(Extracted data entries)
-- -- --
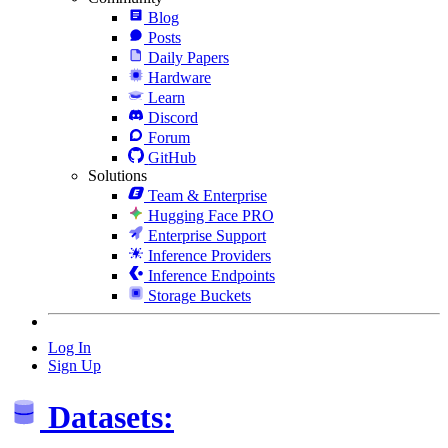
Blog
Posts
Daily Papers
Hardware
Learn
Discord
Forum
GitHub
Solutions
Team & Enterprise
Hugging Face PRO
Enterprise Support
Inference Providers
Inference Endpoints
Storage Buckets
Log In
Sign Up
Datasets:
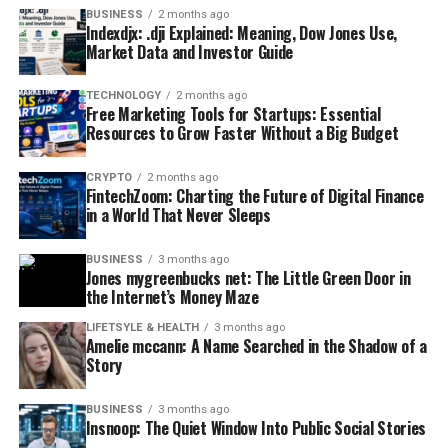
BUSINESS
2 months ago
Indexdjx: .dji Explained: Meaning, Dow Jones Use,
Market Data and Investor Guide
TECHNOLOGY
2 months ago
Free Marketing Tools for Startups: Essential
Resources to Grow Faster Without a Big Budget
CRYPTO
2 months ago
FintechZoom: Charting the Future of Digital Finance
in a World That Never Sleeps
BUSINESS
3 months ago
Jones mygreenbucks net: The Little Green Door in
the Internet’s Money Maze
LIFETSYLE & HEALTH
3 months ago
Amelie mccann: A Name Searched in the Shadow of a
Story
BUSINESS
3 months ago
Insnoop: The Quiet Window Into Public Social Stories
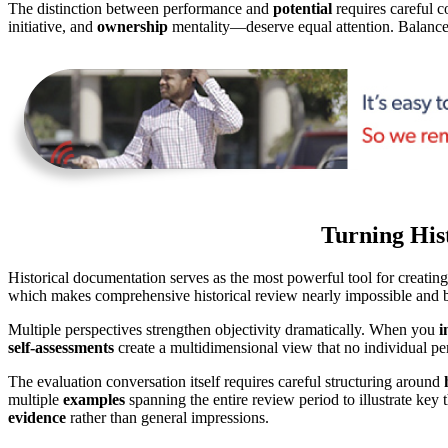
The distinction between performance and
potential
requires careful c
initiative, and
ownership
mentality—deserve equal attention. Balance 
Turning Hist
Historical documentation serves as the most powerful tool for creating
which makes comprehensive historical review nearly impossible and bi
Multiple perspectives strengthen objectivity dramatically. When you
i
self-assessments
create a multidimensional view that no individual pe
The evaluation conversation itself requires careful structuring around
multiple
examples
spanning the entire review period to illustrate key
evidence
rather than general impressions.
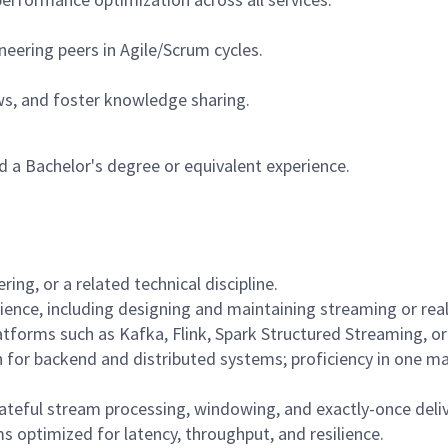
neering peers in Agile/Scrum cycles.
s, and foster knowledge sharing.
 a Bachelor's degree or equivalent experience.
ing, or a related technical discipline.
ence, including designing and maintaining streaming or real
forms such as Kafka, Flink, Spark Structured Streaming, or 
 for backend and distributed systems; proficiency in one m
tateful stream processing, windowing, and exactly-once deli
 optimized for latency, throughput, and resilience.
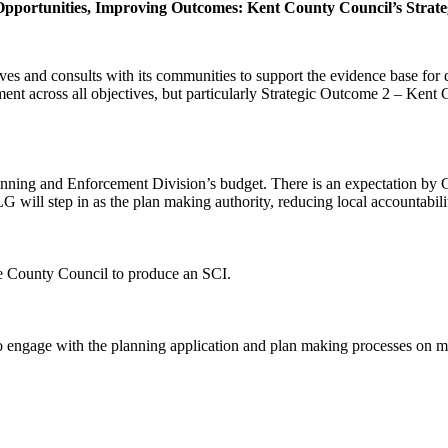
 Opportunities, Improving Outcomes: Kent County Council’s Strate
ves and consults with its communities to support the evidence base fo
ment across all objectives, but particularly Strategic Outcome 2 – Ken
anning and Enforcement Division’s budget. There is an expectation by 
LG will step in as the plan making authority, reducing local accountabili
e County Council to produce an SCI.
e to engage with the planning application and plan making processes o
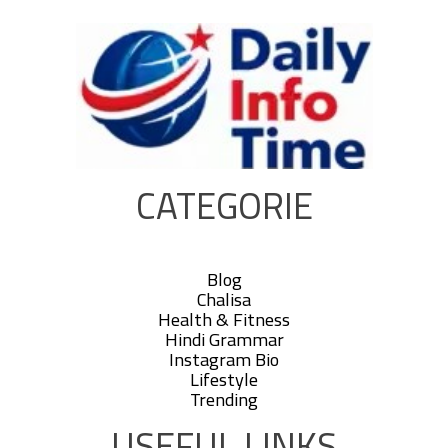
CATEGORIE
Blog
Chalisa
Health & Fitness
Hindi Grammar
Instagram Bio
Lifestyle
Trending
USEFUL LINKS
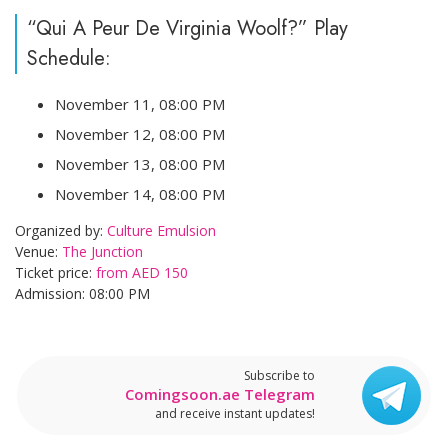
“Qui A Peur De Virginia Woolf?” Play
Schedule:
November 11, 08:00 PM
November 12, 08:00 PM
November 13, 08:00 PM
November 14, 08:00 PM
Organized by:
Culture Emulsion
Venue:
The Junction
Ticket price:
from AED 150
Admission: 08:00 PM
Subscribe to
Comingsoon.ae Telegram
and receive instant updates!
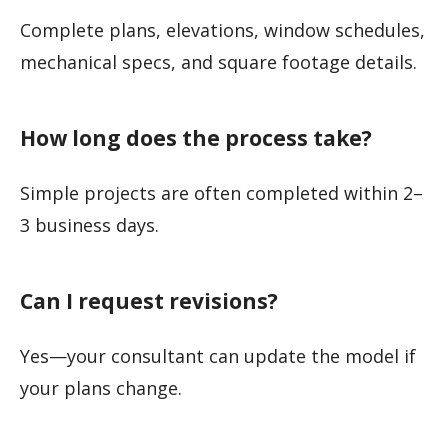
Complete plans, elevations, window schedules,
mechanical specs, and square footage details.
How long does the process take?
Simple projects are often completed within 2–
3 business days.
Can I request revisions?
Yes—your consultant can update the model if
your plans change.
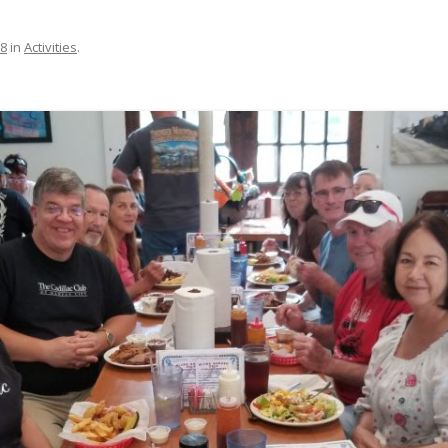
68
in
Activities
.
-- -- --
Exercise prompt: Please hand back every entry above exactly, with no images in the copy.

Task solution:
Blog
Posts
Daily Papers
Hardware
Learn
Discord
Forum
GitHub
Solutions
Team & Enterprise
Hugging Face PRO
Enterprise Support
Inference Providers
Inference Endpoints
Storage Buckets
Log In
Sign Up
Datasets:
BUSINESS
2 months ago
Indexdjx: .dji Explained: Meaning, Dow Jones Use,
Market Data and Investor Guide
TECHNOLOGY
2 months ago
Free Marketing Tools for Startups: Essential
Resources to Grow Faster Without a Big Budget
CRYPTO
2 months ago
FintechZoom: Charting the Future of Digital Finance
in a World That Never Sleeps
BUSINESS
3 months ago
Jones mygreenbucks net: The Little Green Door in
the Internet’s Money Maze
LIFETSYLE & HEALTH
3 months ago
Amelie mccann: A Name Searched in the Shadow of a
Story
BUSINESS
3 months ago
Insnoop: The Quiet Window Into Public Social Stories
The distinction between performance and
potential
requires careful c
initiative, and
ownership
mentality—deserve equal attention. Balance 
Turning Hist
Historical documentation serves as the most powerful tool for creating
which makes comprehensive historical review nearly impossible and bi
Multiple perspectives strengthen objectivity dramatically. When you
i
self-assessments
create a multidimensional view that no individual pe
The evaluation conversation itself requires careful structuring around
multiple
examples
spanning the entire review period to illustrate key
evidence
rather than general impressions.
neering peers in Agile/Scrum cycles.
s, and foster knowledge sharing.
 a Bachelor's degree or equivalent experience.
ing, or a related technical discipline.
ence, including designing and maintaining streaming or real
forms such as Kafka, Flink, Spark Structured Streaming, or 
 for backend and distributed systems; proficiency in one m
tateful stream processing, windowing, and exactly-once deli
 optimized for latency, throughput, and resilience.
 Opportunities, Improving Outcomes: Kent County Council’s Strate
ves and consults with its communities to support the evidence base fo
ment across all objectives, but particularly Strategic Outcome 2 – Ken
anning and Enforcement Division’s budget. There is an expectation by 
LG will step in as the plan making authority, reducing local accountabili
e County Council to produce an SCI.
e to engage with the planning application and plan making processes o
CATEGORIE
Blog
Chalisa
Health & Fitness
Hindi Grammar
Instagram Bio
Lifestyle
Trending
USEFUL LINKS
“Qui A Peur De Virginia Woolf?” Play
Schedule:
November 11, 08:00 PM
November 12, 08:00 PM
November 13, 08:00 PM
November 14, 08:00 PM
Organized by:
Culture Emulsion
Venue:
The Junction
Ticket price:
from AED 150
Admission: 08:00 PM
Subscribe to
Comingsoon.ae Telegram
and receive instant updates!
Complete plans, elevations, window schedules,
mechanical specs, and square footage details.
How long does the process take?
Simple projects are often completed within 2–
3 business days.
Can I request revisions?
Yes—your consultant can update the model if
your plans change.
68
in
Activities
.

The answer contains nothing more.